The American Association for Homecare welcomes a genuine debate about appropriate Medicare payment policy for oxygen therapy. In fact, the Association and companies providing oxygen therapy have been working for more than a year to design alternatives to existing Medicare oxygen policy for Congress to consider. Unfortunately, both the New York Times article and federal policymakers have focused only on the equipment costs associated with home oxygen therapy rather than the complete therapy, which requires numerous services. Based on this misleading perspective, which is divorced from the realities of serving the Medicare population and COPD patients in particular, Congress has enacted numerous cuts to oxygen over the past decade, reducing Medicare payment rates for oxygen therapy by nearly 50 percent. Moreover, oxygen payments are scheduled to be reduced by an additional 19 percent over the next two years because of previous legislation, regardless of congressional action this year.
The fundamental flaw in the New York Times article is the dangerously simplistic assumption that oxygen therapy delivered to Medicare patients in their homes should cost the same as the Internet or eBay price to buy the equipment only.
The reality of serving this population is very different. A 2006 study by Morrison Informatics gathered and analyzed data from homecare providers that collectively serve more than 600,000 Medicare beneficiaries receiving oxygen therapy in their homes. That number represented more than half of the Medicare population receiving oxygen therapy at home. The study found that nearly three-quarters (72 percent) of the cost of providing oxygen therapy to Medicare patients in their homes represent services, delivery, and other operational expenses that benefit patients. Only about one-quarter (28 percent) of the cost represents the oxygen equipment itself. These service costs have not been factored in to any of the government sanctioned studies.
The article discusses lobbying expenditures by the home oxygen therapy industry. Lobbying expenditures by the home oxygen therapy sector is a tiny fraction of the total expenditures by pharmaceutical companies, hospitals, and physician groups that seek to influence Medicare policy by lobbying Congress.
It is worth noting that all home medical equipment spending by the federal government is less than two percent of all Medicare spending. Long-term oxygen therapy reduces hospital admissions. The average daily cost for home oxygen therapy is approximately $7.60 in Medicare, compared to average of more than $4,600 per day in a hospital under Medicare.
The article also mischaracterizes the Medicare competitive bidding system and new quality standards for durable medical equipment. By design, this competitive bidding program excludes many home medical equipment providers from participating in Medicare - even if the providers agree to lower prices set by the bid process. The Medicare bidding program will likely drive large numbers of providers out of the Medicare program.
The allegation by unnamed Medicare officials that the home medical equipment industry undermined new quality standards is false. In fact, the home medical equipment industry advocated for higher quality standards than those actually adopted last year by Medicare.

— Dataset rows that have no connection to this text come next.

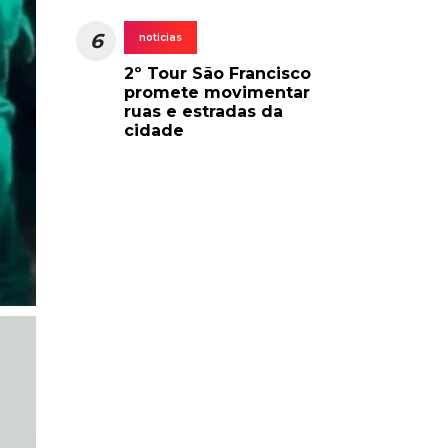
6
noticias
2º Tour São Francisco
promete movimentar
ruas e estradas da
cidade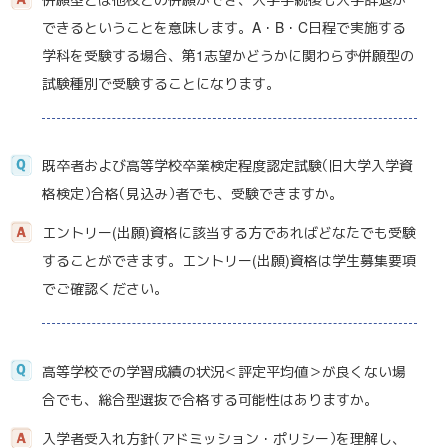
できるということを意味します。A・B・C日程で実施する
学科を受験する場合、第1志望かどうかに関わらず併願型の
試験種別で受験することになります。
既卒者および高等学校卒業検定程度認定試
験
（旧大学入学資
格検定
）
合
格
（見込み
）
者でも、受験できますか。
エントリー(出願)資格に該当する方であればどなたでも受験
することができます。エントリー(出願)資格は学生募集要項
でご確認ください。
高等学校での学習成績の状況＜評定平均値＞が良くない場
合でも、総合型選抜で合格する可能性はありますか。
入学者受入れ方
針
（アドミッション・ポリシー
）
を理解し、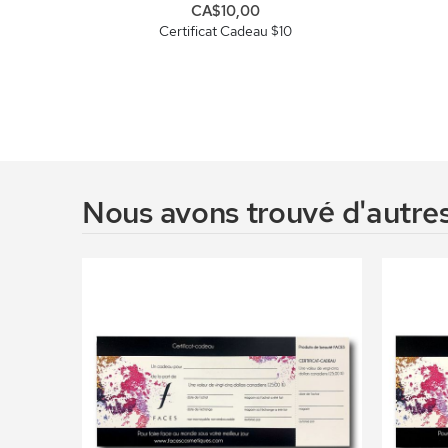
CA$10,00
Certificat Cadeau $10
Nous avons trouvé d'autres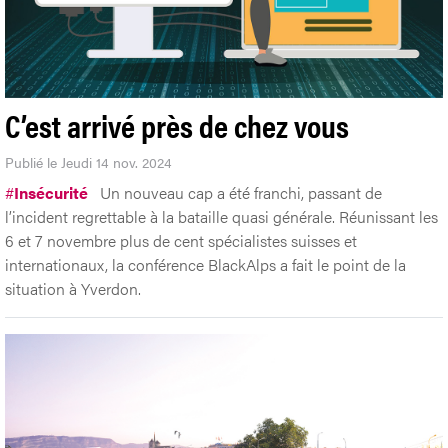
C’est arrivé près de chez vous
Publié le Jeudi 14 nov. 2024
#
Insécurité
Un nouveau cap a été franchi, passant de
l’incident regrettable à la bataille quasi générale. Réunissant les
6 et 7 novembre plus de cent spécialistes suisses et
internationaux, la conférence BlackAlps a fait le point de la
situation à Yverdon.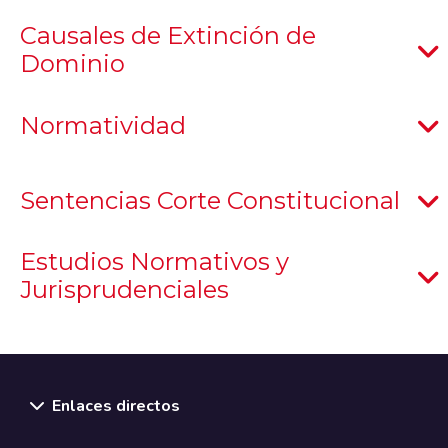
Causales de Extinción de
Dominio
Normatividad
Sentencias Corte Constitucional
Estudios Normativos y
Jurisprudenciales
Enlaces directos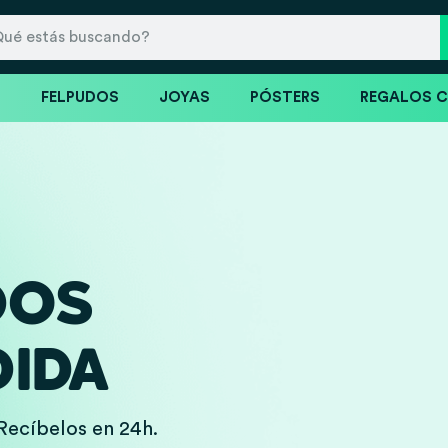
S
FELPUDOS
JOYAS
PÓSTERS
REGALOS 
DOS
IDA
Recíbelos en 24h.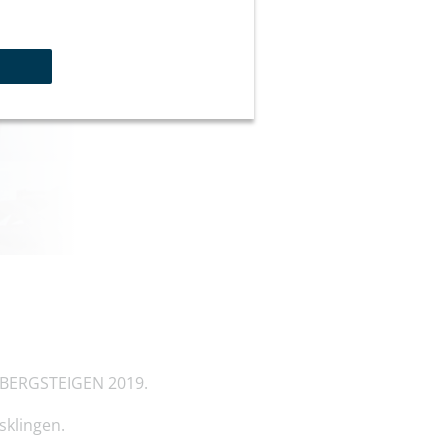
RO und...
d BERGSTEIGEN 2019.
sklingen.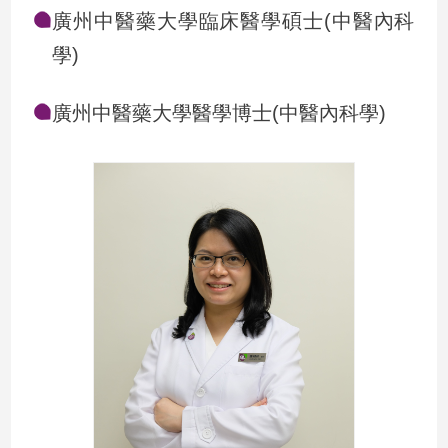
廣州中醫藥大學臨床醫學碩士(中醫內科
學)
廣州中醫藥大學醫學博士(中醫內科學)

These and other errors, omissions, and the use of unnamed sources to make unsupported claims in the New York Times article suggest that the reporter never intended to write an objective story.
BACKGROUND
In 2006, Congress dramatically changed policy for oxygen therapy by requiring Medicare beneficiaries to assume ownership and responsibility for their oxygen system after 36 months of use. Previously, the beneficiary used the equipment as long as medically necessary and an oxygen provider took responsibility for maintenance, a back-up oxygen-delivery system, 24-hour emergency service, and other services required for proper use and patient safety.